Virtually every aspect of Doug Jones’ victory over Roy Moore on Tuesday has already been studied, quantified, and analyzed. But as a former speechwriter and current sometime comedy writer, I couldn’t help but notice an element of the campaign that’s gone overlooked: Jones’ deft use of political rhetoric.

There’s one line in particular I can’t stop thinking about. It was a week before Election Day. The GOP base was beginning to come home. With polls tightening, Jones reminded voters of the time Moore had pulled out a pistol at one of his events. “I’m a supporter of the Second Amendment,” Jones declared. “When you see me with a gun, folks, I’ll be climbing in and out of a deer stand or a turkey blind, not prancing around on a stage in a cowboy suit.”

“Prancing around on a stage in a cowboy suit.” At first it looks like a standard, if slightly harsh, political insult, one of the gazillion interchangeable jabs thrown during a campaign. But parse that phrase closely, and you realize it’s a body blow – not just to Moore, but to Donald Trump, Steve Bannon, and the politics they champion.

Nearly everything Trump does comes with a single, unspoken assertion: I’m a Real Man. It’s not about gender or chromosomes. For Trump, masculinity is wrapped up in a kind of Archie Bunker nostalgia for days when, in the words of the All in the Family Theme Song, girls were girls and men were men. He waxes poetic about the days when NFL players could freely concuss each other. One of his go-to insults for male rivals, from Bob Corker to Kim Jong Un, is “short.” Before he became a politician, he bragged about sexual exploits(and assaults) to demonstrate virility. For Trump, life is an endless series of chances to assert alpha-male status.

And every campaign is a fight against, to borrow one of the alt-right’s favorite slurs, a “beta”—that is, a weakling.
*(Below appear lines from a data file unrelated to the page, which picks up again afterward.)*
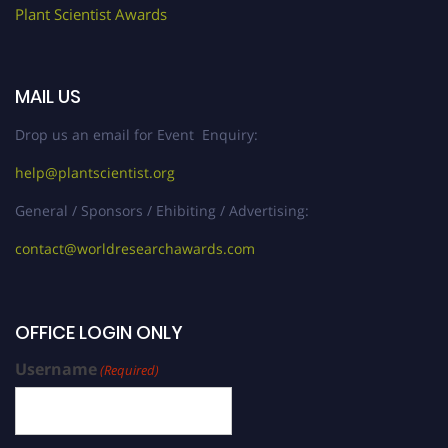
Plant Scientist Awards
MAIL US
Drop us an email for Event Enquiry:
help@plantscientist.org
General / Sponsors / Ehibiting / Advertising:
contact@worldresearchawards.com
OFFICE LOGIN ONLY
Username
(Required)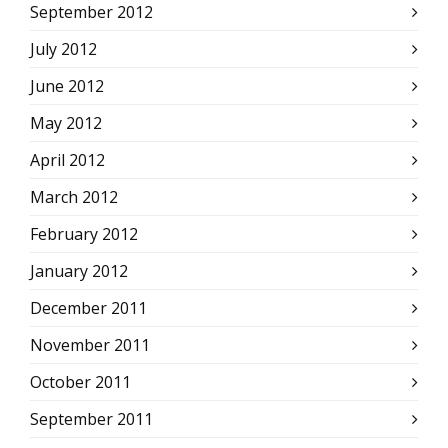
September 2012
July 2012
June 2012
May 2012
April 2012
March 2012
February 2012
January 2012
December 2011
November 2011
October 2011
September 2011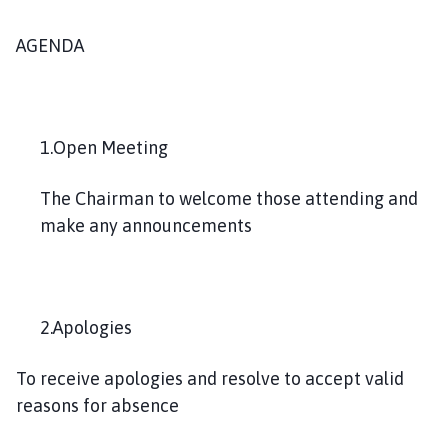
AGENDA
1.Open Meeting
The Chairman to welcome those attending and
make any announcements
2.Apologies
To receive apologies and resolve to accept valid
reasons for absence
As far as Trump and Bannon are concerned, the culture war of 2017 isn’t about abortion or gay marriage. It’s a battle between real men on one side, and effete, sensitive men (Obama) and nasty women (Hillary) on the other.
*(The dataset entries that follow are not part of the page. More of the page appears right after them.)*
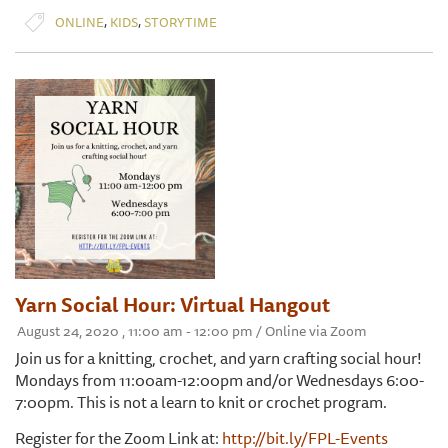
,
,
ONLINE
KIDS
STORYTIME
Yarn Social Hour: Virtual Hangout
August 24, 2020 , 11:00 am - 12:00 pm / Online via Zoom
Join us for a knitting, crochet, and yarn crafting social hour!
Mondays from 11:00am-12:00pm and/or Wednesdays 6:00-
7:00pm. This is not a learn to knit or crochet program.
Register for the Zoom Link at:
http://bit.ly/FPL-Events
It’s a retrograde worldview – but also a surprisingly effective campaign tactic. Just look at what happened to Marco Rubio during the 2016 primaries. After being dubbed “Little Marco” in Trump’s tweets and speeches, he tried to give as good as he was getting. “You know what they say about men with small hands …” he jeered in one of his speeches.

Here’s the thing about trying to out-Donald the Donald. It never works. “I guarantee you there’s no problem,” our now-president fired back during a debate, in reference to, well, a part of his anatomy that was definitely not his hands. As they say, you shouldn’t mud-wrestle with a pig, because you both get dirty and the pig likes it. As they also say, you shouldn’t turn a presidential debate into a literal dick-measuring contest.


Enter Doug Jones. If there’s one person on Earth whose view of gender is less enlightened than Donald Trump’s, it’s Roy Moore. And like the president, Moore loves playing the tough guy. Hence the gun at the rally. Hence the ten-gallon hat. Hence the decision, however questionable, to ride a horse to his polling place on Election Day.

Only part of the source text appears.